Background noise is the other critical factor. Classroom standards call for noise levels no higher than 35 dBA when the room is unoccupied. This threshold was chosen because typical speech levels in a classroom will exceed it, keeping the signal-to-noise ratio positive and giving listeners a reasonable chance of catching every word.

Word Error Rate for Digital Systems

When the “listener” is a machine rather than a person, intelligibility is measured using Word Error Rate (WER). This metric evaluates automatic speech recognition systems by comparing their transcript to a known-correct reference. WER counts three types of mistakes: words the system missed entirely (deletions), words it got wrong (substitutions), and extra words it inserted that weren’t spoken (insertions). The total number of errors is divided by the total number of words in the reference transcript.

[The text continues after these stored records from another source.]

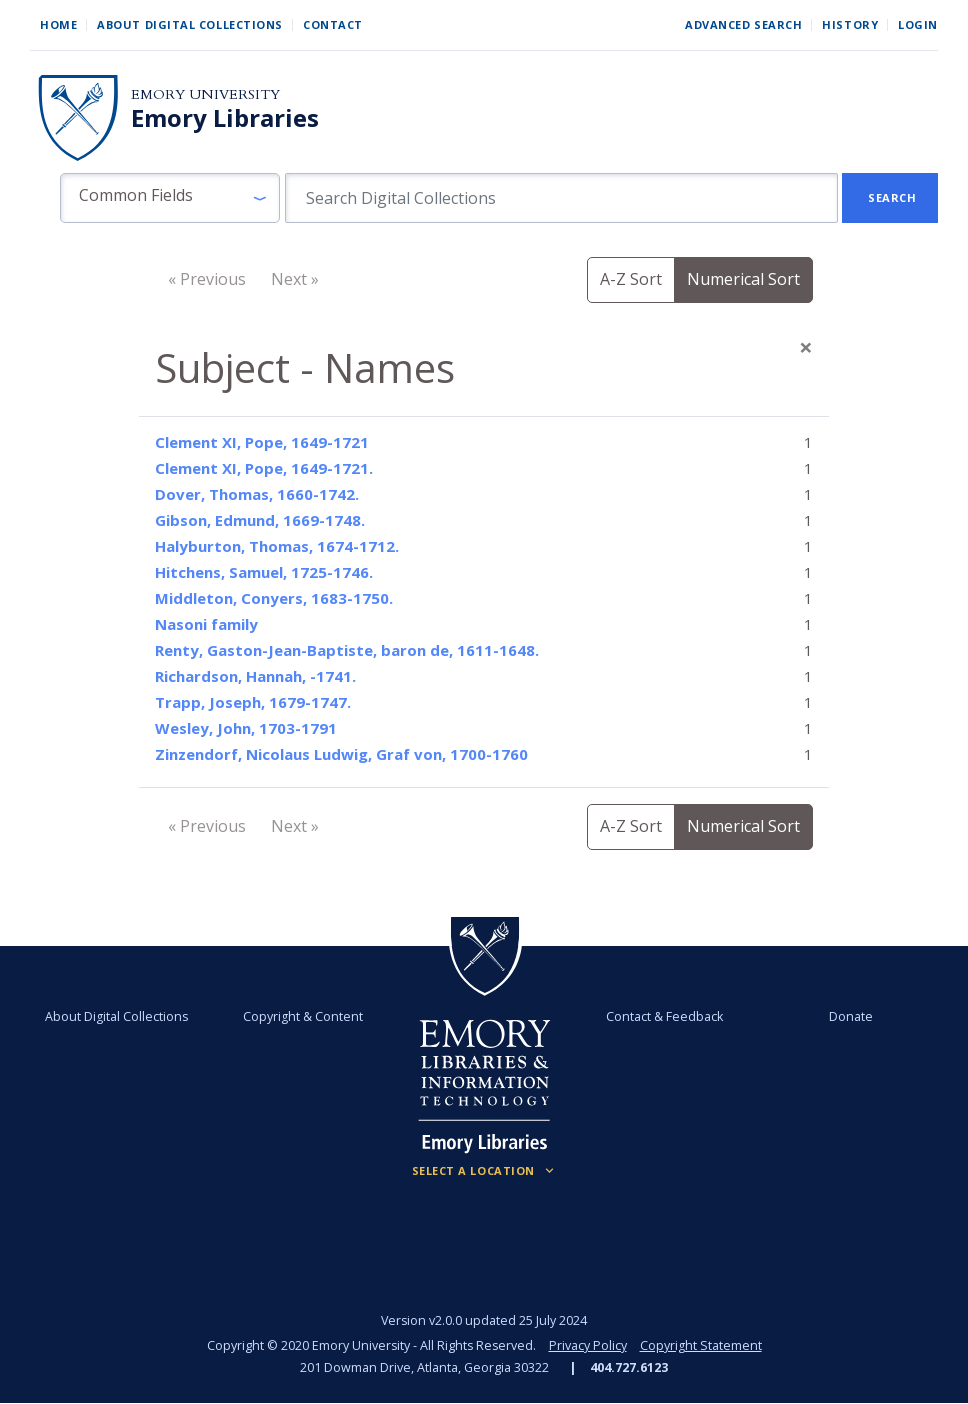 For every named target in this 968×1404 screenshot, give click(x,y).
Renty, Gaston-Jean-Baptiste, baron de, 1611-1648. (347, 650)
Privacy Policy (588, 1345)
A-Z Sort (631, 279)
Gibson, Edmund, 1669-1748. (260, 520)
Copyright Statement (701, 1345)
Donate (850, 1016)
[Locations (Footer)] (484, 1171)
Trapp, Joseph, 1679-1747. (253, 702)
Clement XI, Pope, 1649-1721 (262, 442)
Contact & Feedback (664, 1016)
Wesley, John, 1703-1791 (246, 728)
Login (918, 24)
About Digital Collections (190, 24)
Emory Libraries (225, 118)
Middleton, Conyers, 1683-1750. (274, 598)
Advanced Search (743, 24)
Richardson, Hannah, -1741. (255, 676)
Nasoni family (206, 624)
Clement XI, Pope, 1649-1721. (264, 468)
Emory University (205, 94)
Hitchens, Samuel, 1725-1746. (264, 572)
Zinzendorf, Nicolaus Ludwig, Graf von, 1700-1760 (341, 754)
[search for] (562, 198)
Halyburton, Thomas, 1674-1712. (277, 546)
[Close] (806, 347)
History (850, 24)
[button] (170, 198)
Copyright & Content (304, 1016)
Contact (333, 24)
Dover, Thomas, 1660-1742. (257, 494)
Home (58, 24) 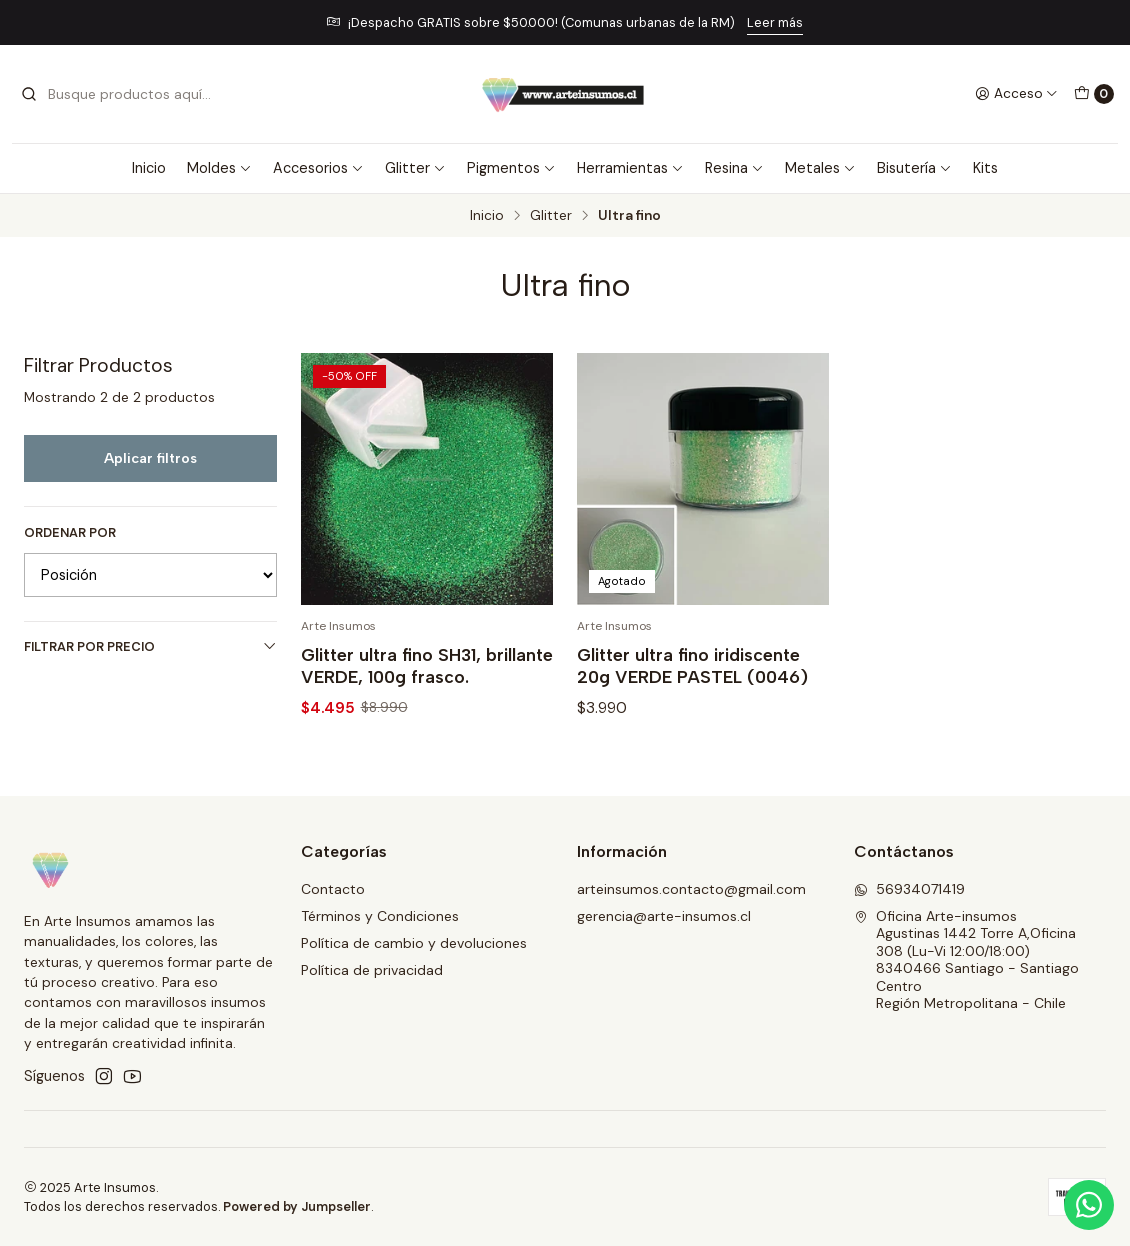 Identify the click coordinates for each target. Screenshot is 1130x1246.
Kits (985, 168)
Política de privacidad (372, 970)
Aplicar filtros (150, 458)
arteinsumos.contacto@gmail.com (691, 889)
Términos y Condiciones (380, 916)
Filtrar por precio (150, 646)
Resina (734, 168)
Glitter (415, 168)
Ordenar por (70, 533)
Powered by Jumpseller (297, 1206)
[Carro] (1094, 94)
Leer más (775, 22)
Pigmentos (511, 168)
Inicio (149, 168)
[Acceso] (1016, 94)
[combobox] (122, 94)
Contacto (333, 889)
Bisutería (914, 168)
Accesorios (318, 168)
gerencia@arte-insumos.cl (664, 916)
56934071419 (909, 889)
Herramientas (630, 168)
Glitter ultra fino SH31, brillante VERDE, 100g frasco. (427, 665)
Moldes (219, 168)
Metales (820, 168)
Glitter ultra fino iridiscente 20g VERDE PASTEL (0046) (692, 665)
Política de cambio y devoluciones (414, 943) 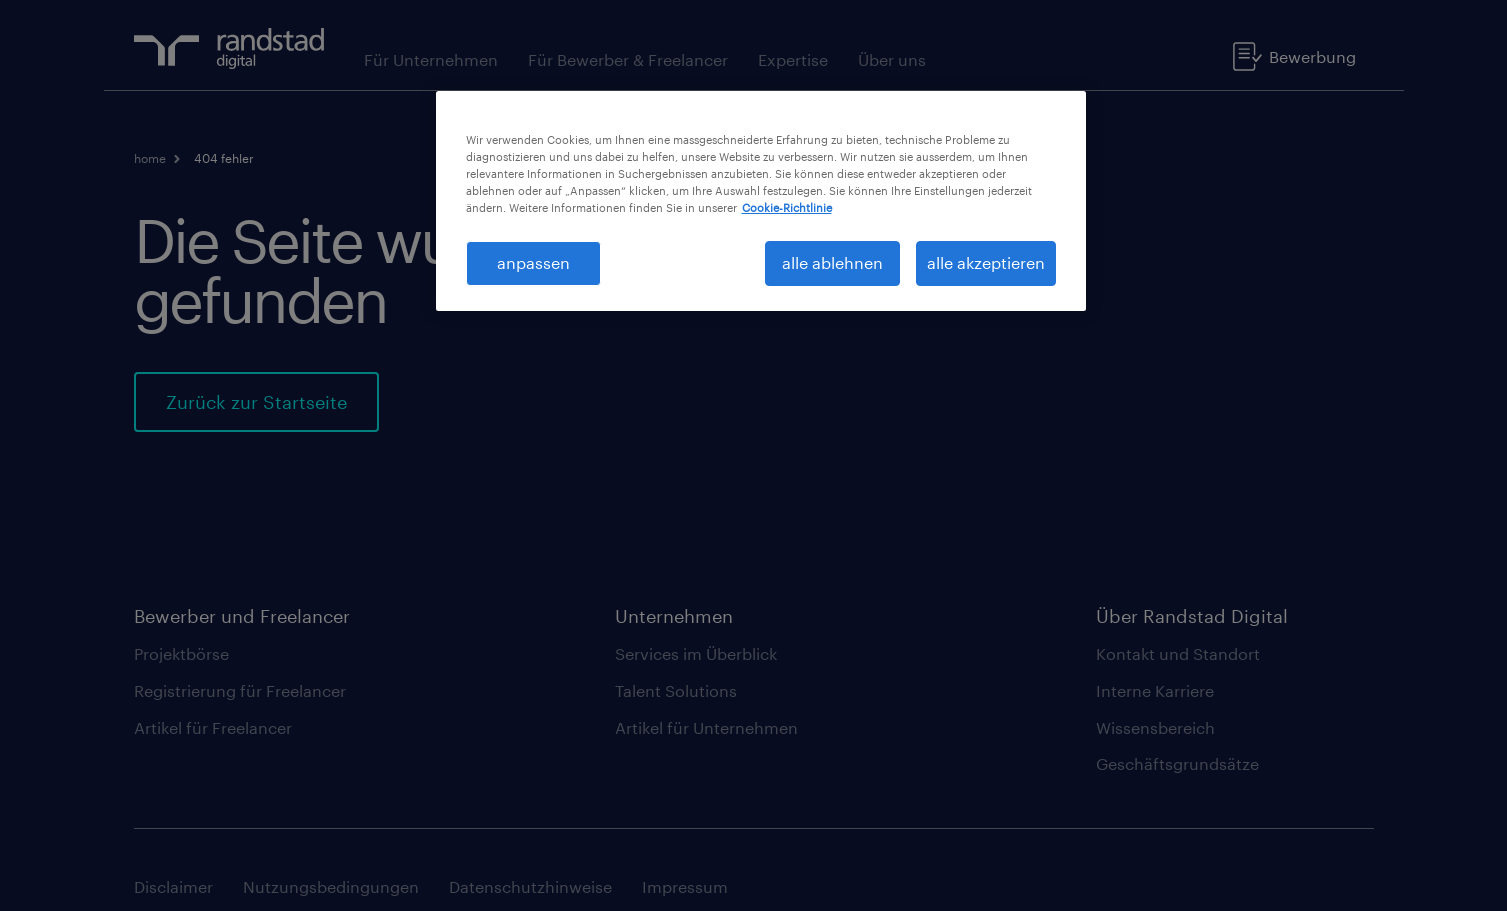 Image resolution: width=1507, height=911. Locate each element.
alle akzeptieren (986, 262)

A WER of 0% means perfect transcription. In practice, modern systems achieve single-digit WER on clean studio recordings but can climb to 20% or higher in noisy, real-world conditions. WER has become the standard benchmark for comparing voice assistants, transcription services, and any technology that converts speech to text.

Choosing the Right Method

The best measurement approach depends entirely on what you’re trying to evaluate. For an individual’s hearing ability, listener-based tests with standardized word lists in noise give the most clinically meaningful results. For a room or building, STI measurements or SII calculations tell you whether the space supports clear communication before anyone walks in. For audio technology like codecs, hearing aids, or voice-over-IP systems, the Modified Rhyme Test or WER testing reveals whether the hardware preserves enough speech detail for reliable understanding.

In many professional settings, combining methods gives the fullest picture. An audiologist might use both a speech-in-noise test and an SII calculation to understand not just how a patient performs, but why. A classroom designer might measure STI to verify acoustic treatment, then run listener tests to confirm real-world performance matches the prediction.